In a written reply, Jugenburg said that the accusations were "rejected and defended".

The use of photographs before and after the photo is "widespread" in medicine, he wrote, while the images provide "relevant information to the public, as patients increasingly carry out their research on the Internet, demand greater transparency … and more self-determination decision-making."

Dr. Martin Jugenburg – known as Dr. 6ix, an allusion to The Six, a popular nickname for Toronto. (torontosurgery.com)The Jugenberg site currently has more than 250 photographs before and after various plastic surgery procedures.

Some plastic surgeons prevent the practice of posting images before and after.
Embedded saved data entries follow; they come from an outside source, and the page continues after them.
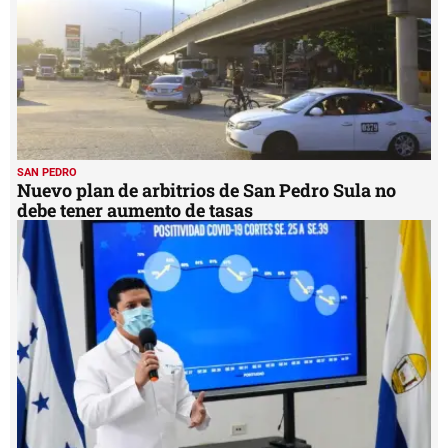
SAN PEDRO
Nuevo plan de arbitrios de San Pedro Sula no
debe tener aumento de tasas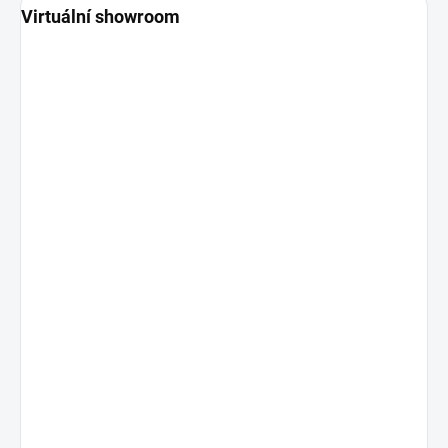
Virtuální showroom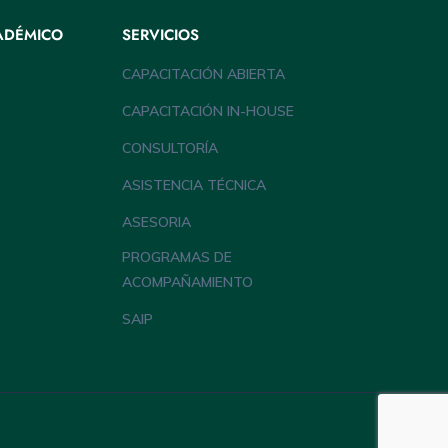
ADÉMICO
SERVICIOS
CAPACITACIÓN ABIERTA
CAPACITACIÓN IN-HOUSE
CONSULTORÍA
ASISTENCIA TÉCNICA
ASESORIA
PROGRAMAS DE
ACOMPAÑAMIENTO
SAIP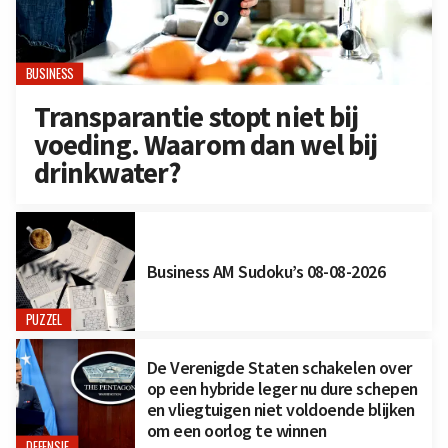
BUSINESS
Transparantie stopt niet bij
voeding. Waarom dan wel bij
drinkwater?
Business AM Sudoku’s 08-08-2026
PUZZEL
De Verenigde Staten schakelen over
op een hybride leger nu dure schepen
en vliegtuigen niet voldoende blijken
om een oorlog te winnen
DEFENSIE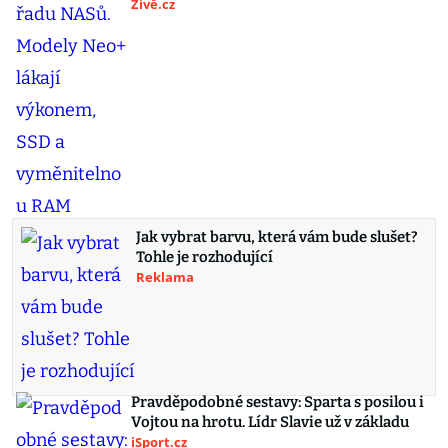
Živě.cz
Jak vybrat barvu, která vám bude slušet?
Tohle je rozhodující
Reklama
Pravděpodobné sestavy: Sparta s posilou i
Vojtou na hrotu. Lídr Slavie už v základu
iSport.cz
Doctor from Toronto, dr. Leila Kasrai, explains on her website, why not: "Due to advertising regulations at the College of Physicians and Surgeons of Ontario that have been imposed on all doctors in Ontario, we can not display the photographs and testimonies of our patients."

Decision for the Explanant

Symptoms of exacerbation eventually led Nikki Carruthers to experience a third breast surgery in September: this time when her implants were removed, although she did not get a clear diagnosis that attributed implant symptoms.

When they came out, the discovery: The proper implant broke and both implants showed a capsular contracture, according to an analysis of removed implants Pierre Blaise, a former global consultant and healthcare provider Canada, who is now running Ottawa, a device testing company.

"This type of rupture is common and shows … fatigue of the material," his report says. "It's not a consequence of trauma or accidental … harm."

Chemist Pierre Blais analyzed Nikki Carruthers's implants for CBC's Marketplace. (Dave Macintosh / CBC)

In an interview, Blais said that Carruthers' right implant, which "broke into four parts", was barely unique.

"When you look at the user's manual for such a product … it says that a fracture can happen," Blais said. "It's not really right. We should say that there will be a breakdown – it depends on how long you have it.

Carruthers said that Blais's findings were justified. "My instincts were right. I did not go crazy."

As her explant, Carruthers said, the liver tumor decreased. However, he still has to return to work because of pain and fatigue, cognitive impairment, shaking and autoimmune symptoms.

"I can only imagine how many women are right there … I do not know what is wrong if you feel hopeless and crazy," she said. "The whole thing hurts me for my stomach every time I think about it."